Scan the entries below for the word "років" and copy every line where it turns up.

(Transcribed page contents)
=== Begin Enclosure ===

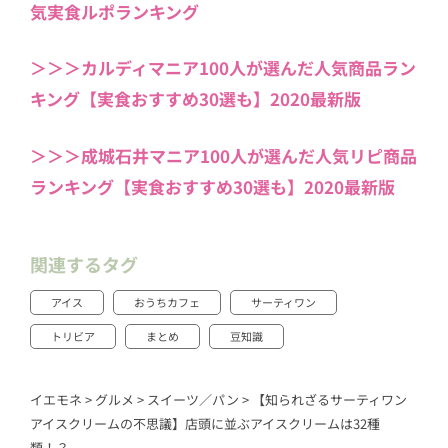
気実食ルポランキング
＞＞＞カルディマニア100人が選んだ人気商品ラン
キング【実食おすすめ30選も】2020最新版
＞＞＞成城石井マニア100人が選んだ人気リピ商品
ランキング【実食おすすめ30選も】2020最新版
関連するタグ
アイス
おうちカフェ
サーティワン
トリビア
まとめ
豆知識
イエモネ
>
グルメ
>
スイーツ／パン
>
【知られざるサーティワン
アイスクリームの不思議】店頭に並ぶアイスクリームは32種
類！？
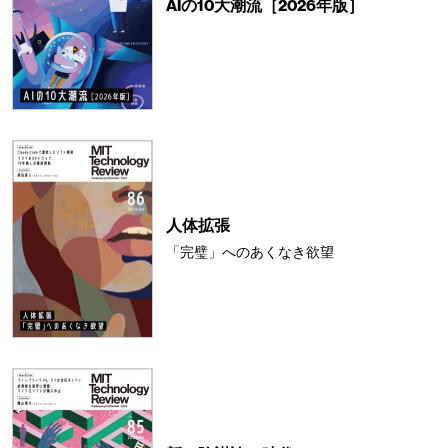
AIの10大潮流［2026年版］
人体拡張
「完璧」へのあくなき欲望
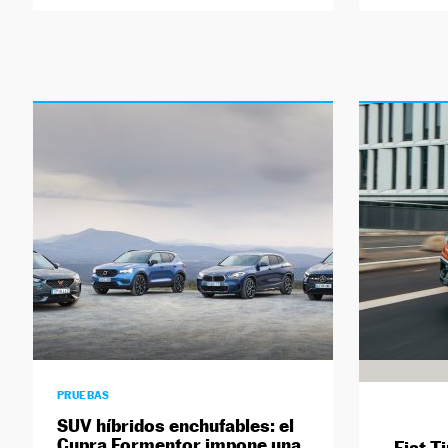
PRUEBAS
SUV híbridos enchufables: el
Cupra Formentor impone una
Fiat T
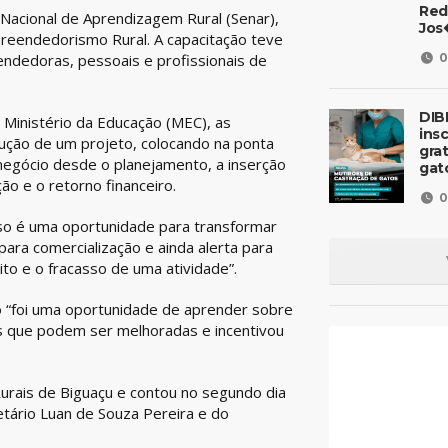
Red
o Nacional de Aprendizagem Rural (Senar),
Jos
eendedorismo Rural. A capacitação teve
0
ndedoras, pessoais e profissionais de
DIB
 Ministério da Educação (MEC), as
ins
ução de um projeto, colocando na ponta
gra
 negócio desde o planejamento, a inserção
gat
ão e o retorno financeiro.
0
urso é uma oportunidade para transformar
ara comercialização e ainda alerta para
to e o fracasso de uma atividade”.
o “foi uma oportunidade de aprender sobre
es que podem ser melhoradas e incentivou
Rurais de Biguaçu e contou no segundo dia
tário Luan de Souza Pereira e do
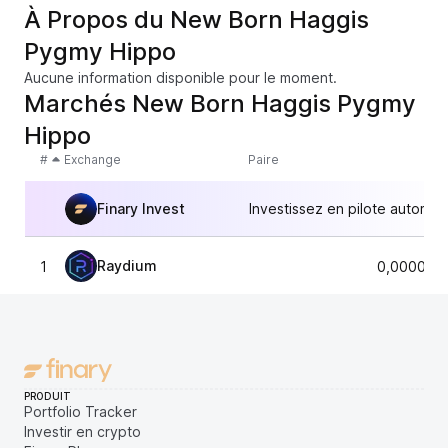
À Propos du New Born Haggis
Pygmy Hippo
Aucune information disponible pour le moment.
Marchés New Born Haggis Pygmy
Hippo
#
Exchange
Paire
Finary Invest
Investissez en pilote automat
Raydium
1
0,000012
PRODUIT
Portfolio Tracker
Investir en crypto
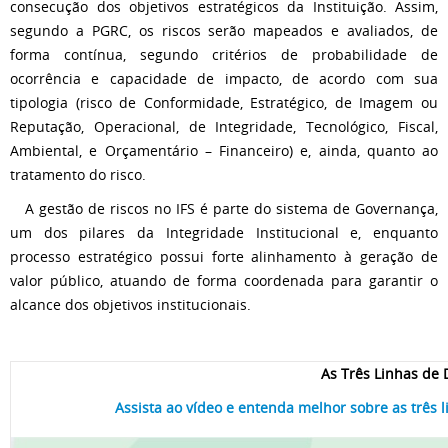
consecução dos objetivos estratégicos da Instituição. Assim,
segundo a PGRC, os riscos serão mapeados e avaliados, de
forma contínua, segundo critérios de probabilidade de
ocorrência e capacidade de impacto, de acordo com sua
tipologia (risco de Conformidade, Estratégico, de Imagem ou
Reputação, Operacional, de Integridade, Tecnológico, Fiscal,
Ambiental, e Orçamentário – Financeiro) e, ainda, quanto ao
tratamento do risco.
A gestão de riscos no IFS é parte do sistema de Governança,
um dos pilares da Integridade Institucional e, enquanto
processo estratégico possui forte alinhamento à geração de
valor público, atuando de forma coordenada para garantir o
alcance dos objetivos institucionais.
As Três Linhas de 
Assista ao vídeo e entenda melhor sobre as três 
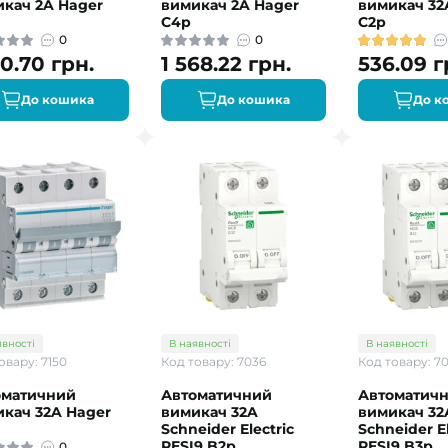
кач 2A Hager
вимикач 2A Hager
вимикач 32
C4p
C2р
0
0
90.70 грн.
1 568.22 грн.
536.09 г
До кошика
До кошика
До к
явності
В наявності
В наявності
овару: 7150
Код товару: 7036
Код товару: 7
оматичний
Автоматичний
Автоматич
кач 32A Hager
вимикач 32A
вимикач 32
Schneider Electric
Schneider El
RESI9 B2р
RESI9 B3р
0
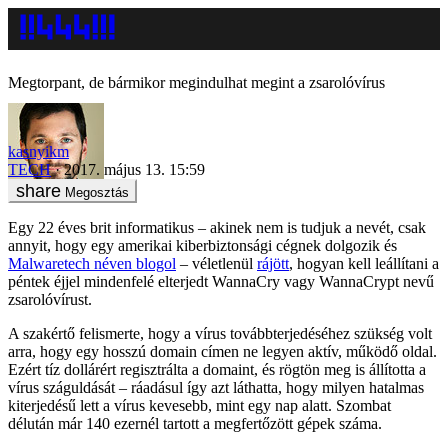
Megtorpant, de bármikor megindulhat megint a zsarolóvírus
kasnyikm
TECH
2017. május 13. 15:59
Megosztás
Egy 22 éves brit informatikus – akinek nem is tudjuk a nevét, csak
annyit, hogy egy amerikai kiberbiztonsági cégnek dolgozik és
Malwaretech néven blogol
– véletlenül
rájött
, hogyan kell leállítani a
péntek éjjel mindenfelé elterjedt WannaCry vagy WannaCrypt nevű
zsarolóvírust.
A szakértő felismerte, hogy a vírus továbbterjedéséhez szükség volt
arra, hogy egy hosszú domain címen ne legyen aktív, működő oldal.
Ezért tíz dollárért regisztrálta a domaint, és rögtön meg is állította a
vírus száguldását – ráadásul így azt láthatta, hogy milyen hatalmas
kiterjedésű lett a vírus kevesebb, mint egy nap alatt. Szombat
délután már 140 ezernél tartott a megfertőzött gépek száma.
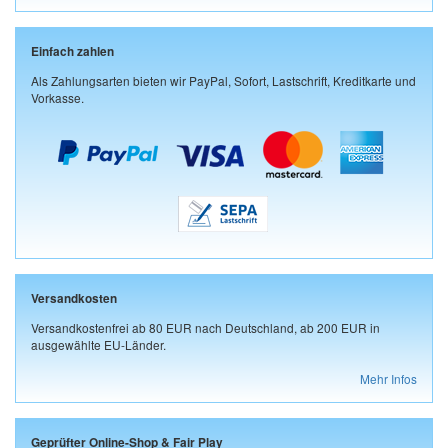
Einfach zahlen
Als Zahlungsarten bieten wir PayPal, Sofort, Lastschrift, Kreditkarte und
Vorkasse.
Versandkosten
Versandkostenfrei ab 80 EUR nach Deutschland, ab 200 EUR in
ausgewählte EU-Länder.
Mehr Infos
Geprüfter Online-Shop & Fair Play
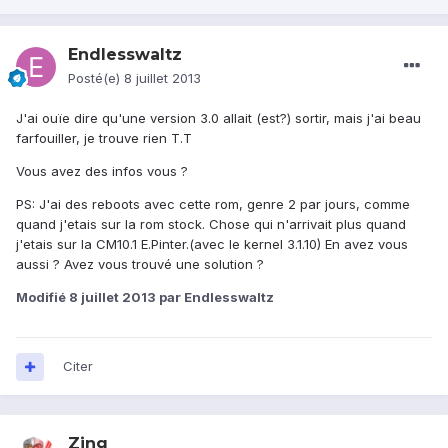
Endlesswaltz
Posté(e)
8 juillet 2013
J'ai ouïe dire qu'une version 3.0 allait (est?) sortir, mais j'ai beau
farfouiller, je trouve rien T.T
Vous avez des infos vous ?
PS: J'ai des reboots avec cette rom, genre 2 par jours, comme
quand j'etais sur la rom stock. Chose qui n'arrivait plus quand
j'etais sur la CM10.1 E.Pinter.(avec le kernel 3.1.10) En avez vous
aussi ? Avez vous trouvé une solution ?
Modifié
8 juillet 2013
par Endlesswaltz
Citer
Zing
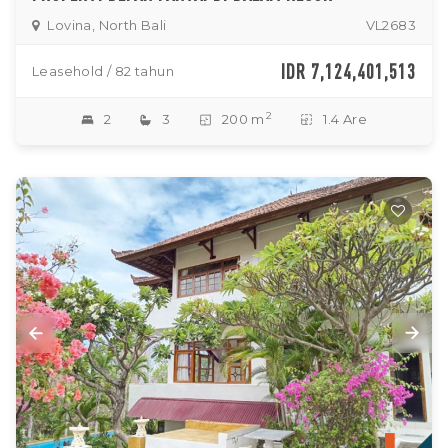
Lovina, North Bali
VL2683
IDR 7,124,401,513
Leasehold / 82 tahun
2
2
3
200 m
1.4 Are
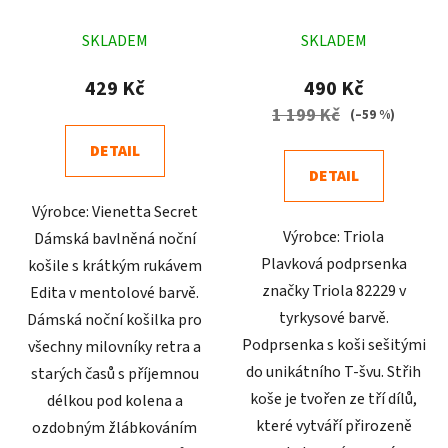
mentolová
Průměrné
Průměrné
SKLADEM
SKLADEM
hodnocení
hodnocení
produktu
produktu
429 Kč
490 Kč
je
je
1 199 Kč
(–59 %)
5,0
4,6
DETAIL
z
z
DETAIL
5
5
Výrobce: Vienetta Secret
hvězdiček.
hvězdiček.
Výrobce: Triola
Dámská bavlněná noční
Plavková podprsenka
košile s krátkým rukávem
značky Triola 82229 v
Edita v mentolové barvě.
tyrkysové barvě.
Dámská noční košilka pro
Podprsenka s koši sešitými
všechny milovníky retra a
do unikátního T-švu. Střih
starých časů s příjemnou
koše je tvořen ze tří dílů,
délkou pod kolena a
které vytváří přirozeně
ozdobným žlábkováním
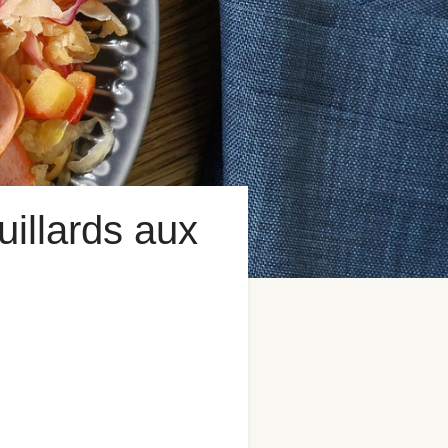
illards aux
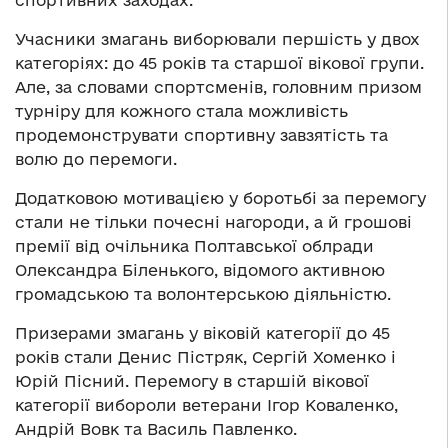
спортивних заходах.
Учасники змагань виборювали першість у двох
категоріях: до 45 років та старшої вікової групи.
Але, за словами спортсменів, головним призом
турніру для кожного стала можливість
продемонструвати спортивну завзятість та
волю до перемоги.
Додатковою мотивацією у боротьбі за перемогу
стали не тільки почесні нагороди, а й грошові
премії від очільника Полтавської облради
Олександра Біленького, відомого активною
громадською та волонтерською діяльністю.
Призерами змагань у віковій категорії до 45
років стали Денис Пістряк, Сергій Хоменко і
Юрій Пісний. Перемогу в старшій вікової
категорії вибороли ветерани Ігор Коваленко,
Андрій Вовк та Василь Павленко.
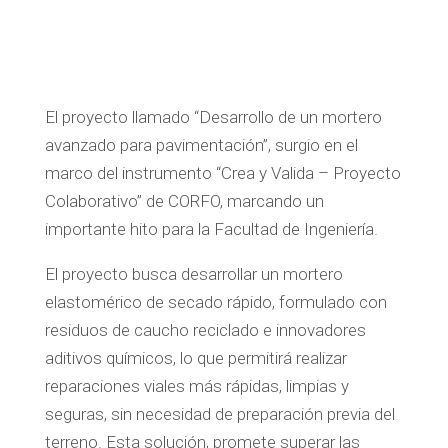
El proyecto llamado “Desarrollo de un mortero
avanzado para pavimentación”, surgio en el
marco del instrumento “Crea y Valida – Proyecto
Colaborativo” de CORFO, marcando un
importante hito para la Facultad de Ingeniería.
El proyecto busca desarrollar un mortero
elastomérico de secado rápido, formulado con
residuos de caucho reciclado e innovadores
aditivos químicos, lo que permitirá realizar
reparaciones viales más rápidas, limpias y
seguras, sin necesidad de preparación previa del
terreno. Esta solución, promete superar las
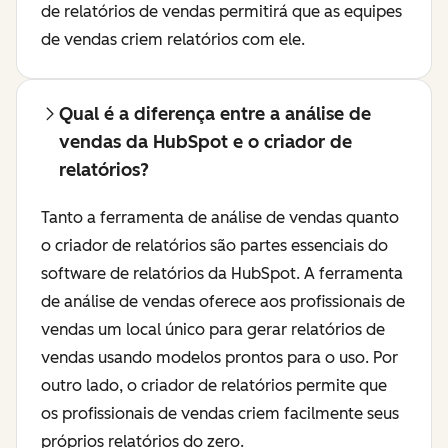
de relatórios de vendas permitirá que as equipes
de vendas criem relatórios com ele.
Qual é a diferença entre a análise de
vendas da HubSpot e o criador de
relatórios?
Tanto a ferramenta de análise de vendas quanto
o criador de relatórios são partes essenciais do
software de relatórios da HubSpot. A ferramenta
de análise de vendas oferece aos profissionais de
vendas um local único para gerar relatórios de
vendas usando modelos prontos para o uso. Por
outro lado, o criador de relatórios permite que
os profissionais de vendas criem facilmente seus
próprios relatórios do zero.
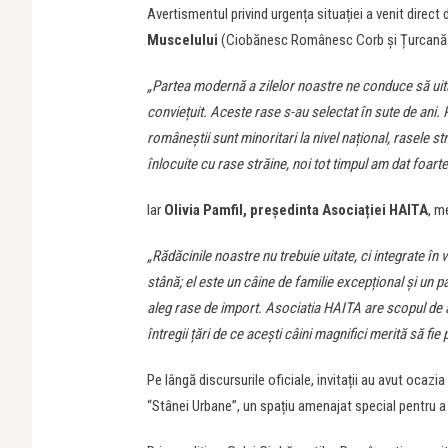
Avertismentul privind urgența situației a venit direct de 
Muscelului
(Ciobănesc Românesc Corb și Țurcană neag
„Partea modernă a zilelor noastre ne conduce să uităm 
conviețuit. Aceste rase s-au selectat în sute de ani. 
româneștii sunt minoritari la nivel național, rasele st
înlocuite cu rase străine, noi tot timpul am dat foarte
Iar
Olivia Pamfil, președinta Asociației HAITA
, m
„Rădăcinile noastre nu trebuie uitate, ci integrate 
stână; el este un câine de familie excepțional și un pa
aleg rase de import. Asociatia HAITA are scopul de a
întregii țări de ce acești câini magnifici merită să fie 
Pe lângă discursurile oficiale, invitații au avut ocazi
“Stânei Urbane”, un spațiu amenajat special pentru a 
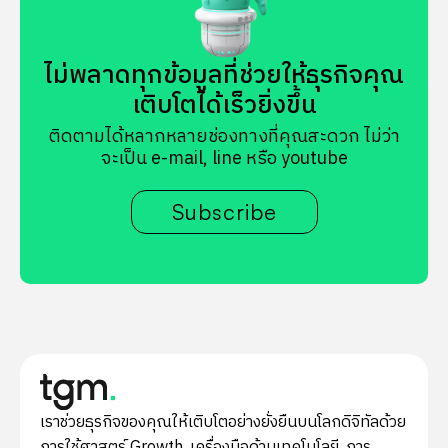
ไม่พลาดทุกข้อมูลที่ช่วยให้ธุรกิจคุณ
เติบโตได้เร็วยิ่งขึ้น
ติดตามได้หลากหลายช่องทางที่คุณสะดวก ไม่ว่า
จะเป็น e-mail, line หรือ youtube
Subscribe
เราช่วยธุรกิจของคุณให้เติบโตอย่างยั่งยืนบนโลกดิจิทัลด้วย
การใช้ศาสตร์ Growth, เครื่องมือด้านเทคโนโลยี, การ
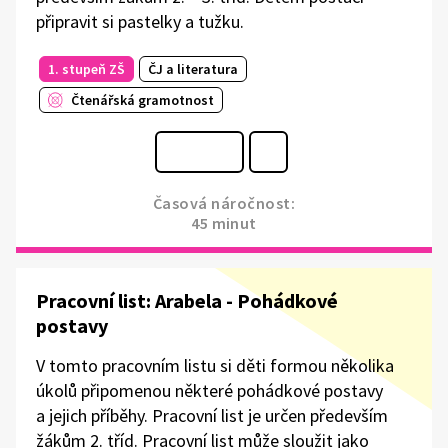
připravit si pastelky a tužku.
1. stupeň ZŠ
ČJ a literatura
Čtenářská gramotnost
Časová náročnost:
45 minut
Pracovní list: Arabela - Pohádkové
postavy
V tomto pracovním listu si děti formou několika
úkolů připomenou některé pohádkové postavy
a jejich příběhy. Pracovní list je určen především
žákům 2. tříd. Pracovní list může sloužit jako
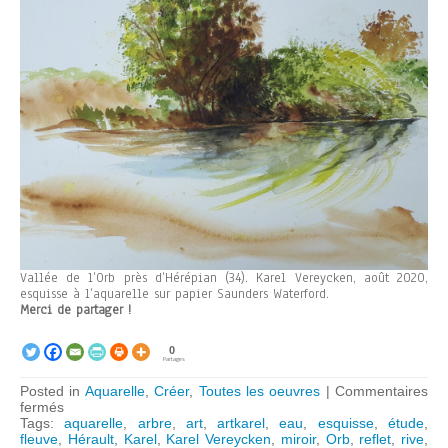
Vallée de l’Orb près d’Hérépian (34). Karel Vereycken, août 2020,
esquisse à l’aquarelle sur papier Saunders Waterford.
Merci de partager !
0
Partages
Posted in
Aquarelle
,
Créer
,
Toutes les oeuvres
|
Commentaires
sur
fermés
Vallée
Tags:
aquarelle
,
arbre
,
art
,
artkarel
,
eau
,
esquisse
,
étude
,
de
fleuve
,
Hérault
,
Karel
,
Karel Vereycken
,
miroir
,
Orb
,
reflet
,
rive
,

=== End Enclosure ===

## ANSWER BOX:
категоріях: до 45 років та старшої вікової групи.
років стали Денис Пістряк, Сергій Хоменко і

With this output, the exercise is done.